▸ **Task instructions**: Please reproduce, exactly and with nothing else, every line from the one containing "dos metalúrgicos de" through the last line of the records below.
***** Stored data *****
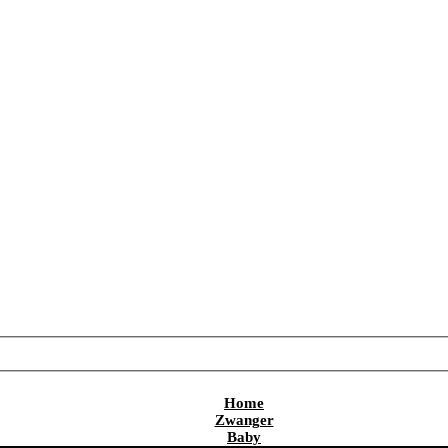
Home
Zwanger
Baby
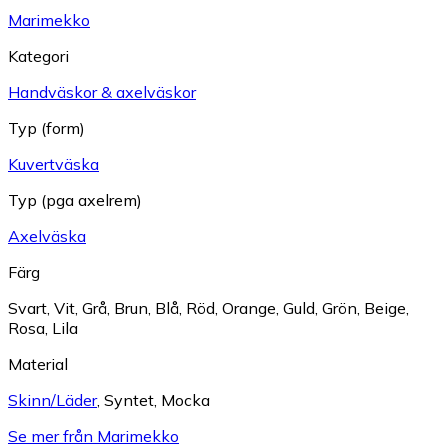
Marimekko
Kategori
Handväskor & axelväskor
Typ (form)
Kuvertväska
Typ (pga axelrem)
Axelväska
Färg
Svart
,
Vit
,
Grå
,
Brun
,
Blå
,
Röd
,
Orange
,
Guld
,
Grön
,
Beige
,
Rosa
,
Lila
Material
Skinn/Läder
,
Syntet
,
Mocka
Se mer från Marimekko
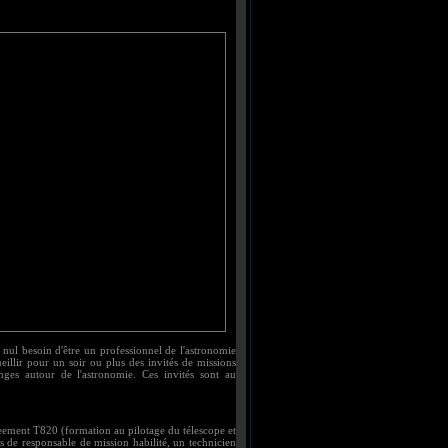
nul besoin d'être un professionnel de l'astronomie
ueillir pour un soir ou plus des invités de missions
ges autour de l'astronomie. Ces invités sont au
reement T820 (formation au pilotage du télescope et
s de responsable de mission habilité, un technicien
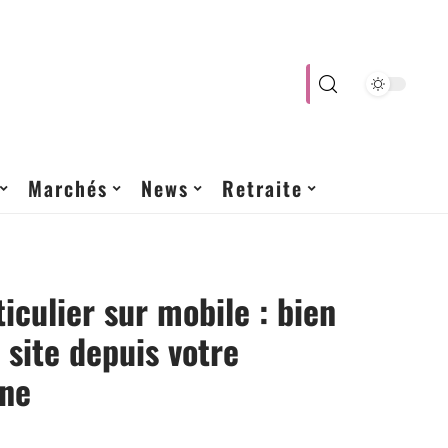
Marchés
News
Retraite
ticulier sur mobile : bien
e site depuis votre
ne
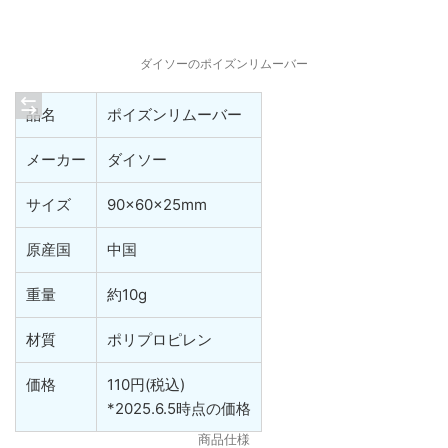
ダイソーのポイズンリムーバー
品名
ポイズンリムーバー
メーカー
ダイソー
サイズ
90×60×25mm
原産国
中国
重量
約10g
材質
ポリプロピレン
価格
110円(税込)
*2025.6.5時点の価格
商品仕様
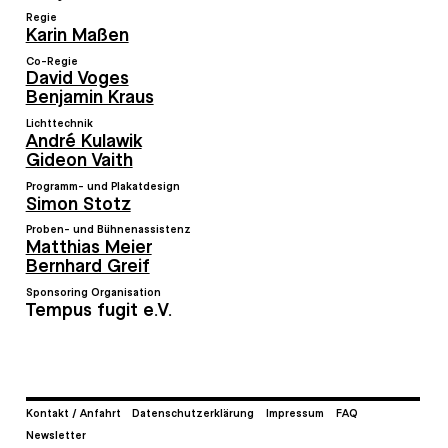
Regie
Karin Maßen
Co-Regie
David Voges
Benjamin Kraus
Lichttechnik
André Kulawik
Gideon Vaith
Programm- und Plakatdesign
Simon Stotz
Proben- und Bühnenassistenz
Matthias Meier
Bernhard Greif
Sponsoring Organisation
Tempus fugit e.V.
Kontakt / Anfahrt
Datenschutzerklärung
Impressum
FAQ
Newsletter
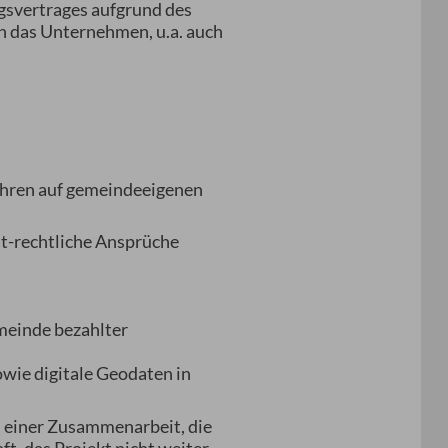
gsvertrages aufgrund des
n das Unternehmen, u.a. auch
ahren auf gemeindeeigenen
at-rechtliche Ansprüche
meinde bezahlter
wie digitale Geodaten in
 einer Zusammenarbeit, die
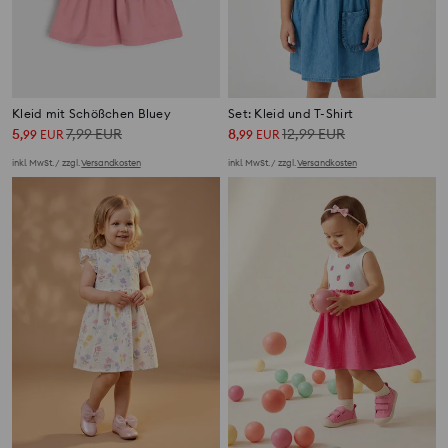
Kleid mit Schößchen Bluey
Set: Kleid und T-Shirt
5
7,99
EUR
8
12,99
EUR
,
99
EUR
,
99
EUR
inkl. MwSt. / zzgl.
Versandkosten
inkl. MwSt. / zzgl.
Versandkosten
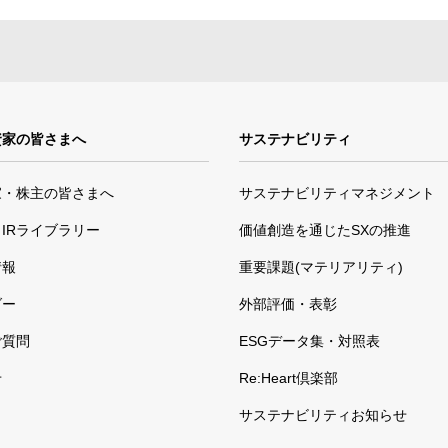
資家の皆さまへ
サステナビリティ
家・株主の皆さまへ
サステナビリティマネジメント
IRライブラリー
価値創造を通じたSXの推進
情報
重要課題(マテリアリティ)
ダー
外部評価・表彰
ご質問
ESGデータ集・対照表
せ
Re:Heart倶楽部
サステナビリティお知らせ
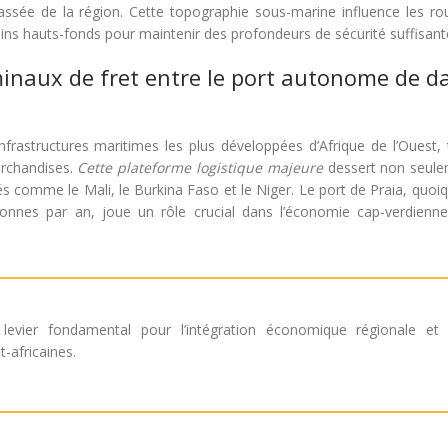
passée de la région. Cette topographie sous-marine influence les ro
ains hauts-fonds pour maintenir des profondeurs de sécurité suffisant
minaux de fret entre le port autonome de d
rastructures maritimes les plus développées d’Afrique de l’Ouest, t
archandises.
Cette plateforme logistique majeure
dessert non seule
 comme le Mali, le Burkina Faso et le Niger. Le port de Praia, quoiq
onnes par an, joue un rôle crucial dans l’économie cap-verdienne
levier fondamental pour l’intégration économique régionale et 
-africaines.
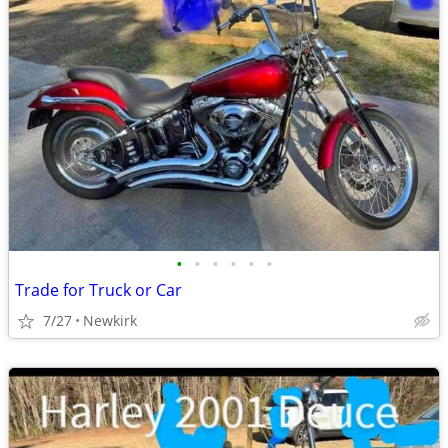
•
•
•
•
•
•
Trade for Truck or Car
7/27
Newkirk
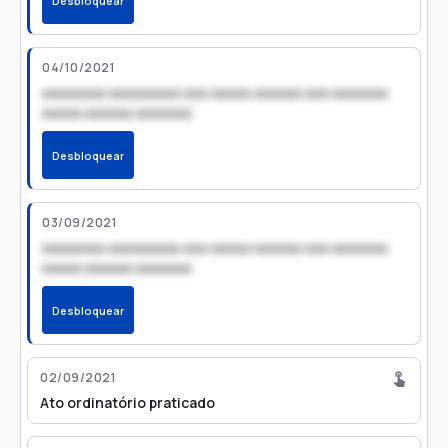
Desbloquear
04/10/2021
xxxxxxxx xxxxxxxxx xxx xxxxx xxxxxx xxx xxxxxxx
xxxxx xxxxxx xxxxxxx
Desbloquear
03/09/2021
xxxxxxxx xxxxxxxxx xxx xxxxx xxxxxx xxx xxxxxxx
xxxxx xxxxxx xxxxxxx
Desbloquear
02/09/2021
Ato ordinatório praticado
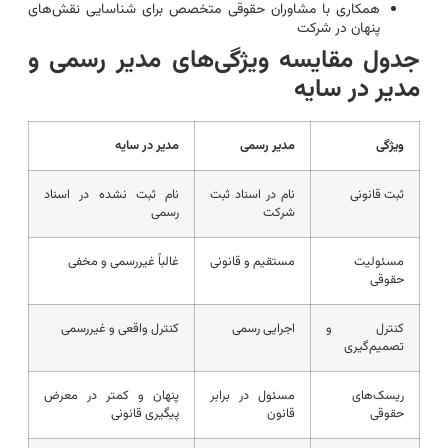
همکاری با مشاوران حقوقی متخصص برای شناسایی نقش‌های
پنهان در شرکت
جدول مقایسه ویژگی‌های مدیر رسمی و
مدیر در سایه
ویژگی
مدیر رسمی
مدیر در سایه
ثبت قانونی
نام در اسناد ثبت
نام ثبت نشده در اسناد
شرکت
رسمی
مسئولیت
مستقیم و قانونی
غالباً غیررسمی و مخفی
حقوقی
کنترل و
اجرایی رسمی
کنترل واقعی و غیررسمی
تصمیم‌گیری
ریسک‌های
مسئول در برابر
پنهان و کمتر در معرض
حقوقی
قانون
پیگیری قانونی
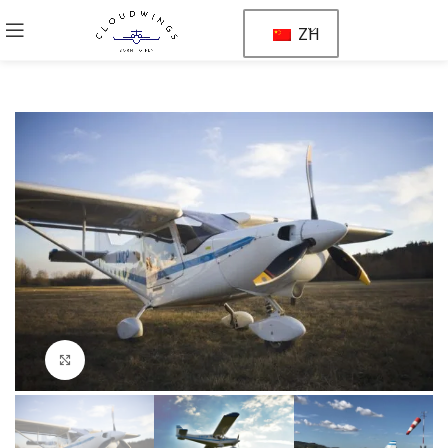
ZH
点击放大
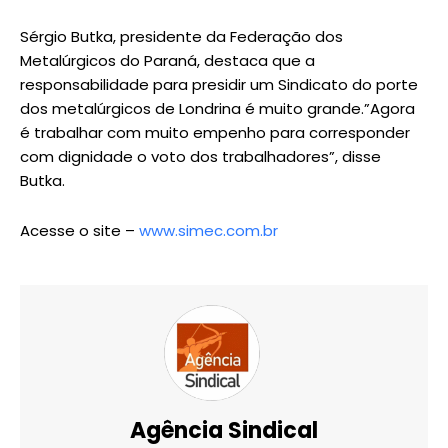
Sérgio Butka, presidente da Federação dos
Metalúrgicos do Paraná, destaca que a
responsabilidade para presidir um Sindicato do porte
dos metalúrgicos de Londrina é muito grande.”Agora
é trabalhar com muito empenho para corresponder
com dignidade o voto dos trabalhadores”, disse
Butka.
Acesse o site –
www.simec.com.br
Agência Sindical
*****
▸ **Response below**:
dos metalúrgicos de Londrina é muito grande.”Agora
é trabalhar com muito empenho para corresponder
com dignidade o voto dos trabalhadores”, disse
Butka.
Acesse o site –
www.simec.com.br
Agência Sindical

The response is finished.